|04 - Vom Anfang und blauen Augen|
Malte|„Also würdest du nicht sagen, dass Liam mit Drogen dealt?", fragte ich, drückte mich noch weiter in das bequeme Polster des Stuhles und inhalierte die kühle Abendluft.
Eine Dachterrassen hatte schon etwas für sich, das musste ich zugeben. Die leuchtenden Sterne am Himmel und der Anblick der Berliner Skyline in der Ferne war einfach atemberaubend.
Gin schnaubte. Ihr Gesicht war in der Dunkelheit kaum erkennbar.
„Ich mag Greenie und bin ihr dankbar, dass sie mich hat einziehen lassen, aber ich finde in der Sache mit Liam geht sie zu weit. Er ist einundzwanzig und sie ist nicht seine Mutter."
Ich nickte geistesgegenwärtig.
„Mag sein", stimmte ich zu.
Gin ließ sich auf dem Stuhl mir gegenüber nieder.

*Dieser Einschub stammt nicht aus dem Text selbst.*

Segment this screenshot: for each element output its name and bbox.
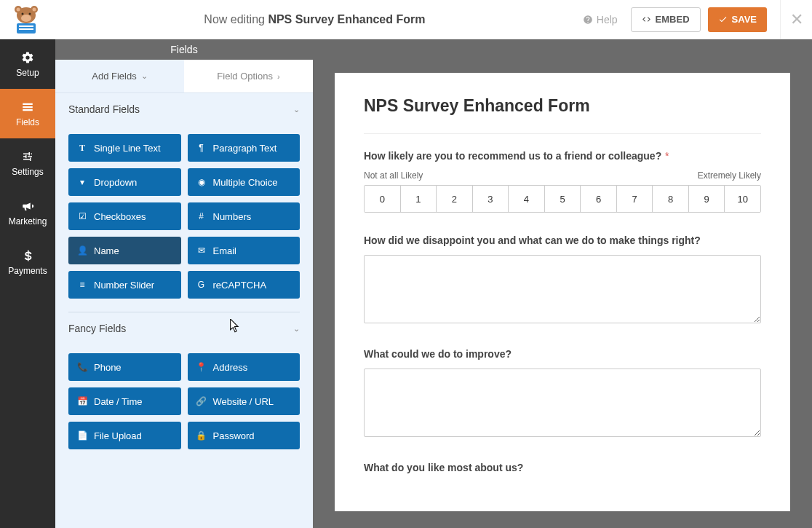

„Das mag nicht nur sein, es ist so. Greenie übertreibt maßlos. So wie sie Liam eben angeschrien hat, hat es bestimmt halb Berlin mitbekommen. Und das war nicht das erste Mal. Sie streiten fast jeden Abend seit ich hier bin."
Natürlich hatte ich das Geschrei ebenfalls gehört, was auch kein Wunder war. Greenies Stimme war so kraftvoll, dass sie einen Braunbären aus dem Winterschlaf hätte reißen können.
Gin schwieg eine Weile, dann fragte sie mit belegter Stimme:
„Was, wenn es meine Schuld ist, dass sie streiten?"
Ich sah sie stirnrunzelnd an.
„Warum sollten sie wegen dir streiten? Sie könnten sich genauso gut wegen Hannes oder Fynn anschreien."
Gin sah mich unentschlossen an.
„Weshalb müssten sie wegen den beiden streiten?"
„Warum wegen dir?"
Gin erwiderte daraufhin nichts, erhob sich und lief über die Dachterrasse zur gläsernen Tür.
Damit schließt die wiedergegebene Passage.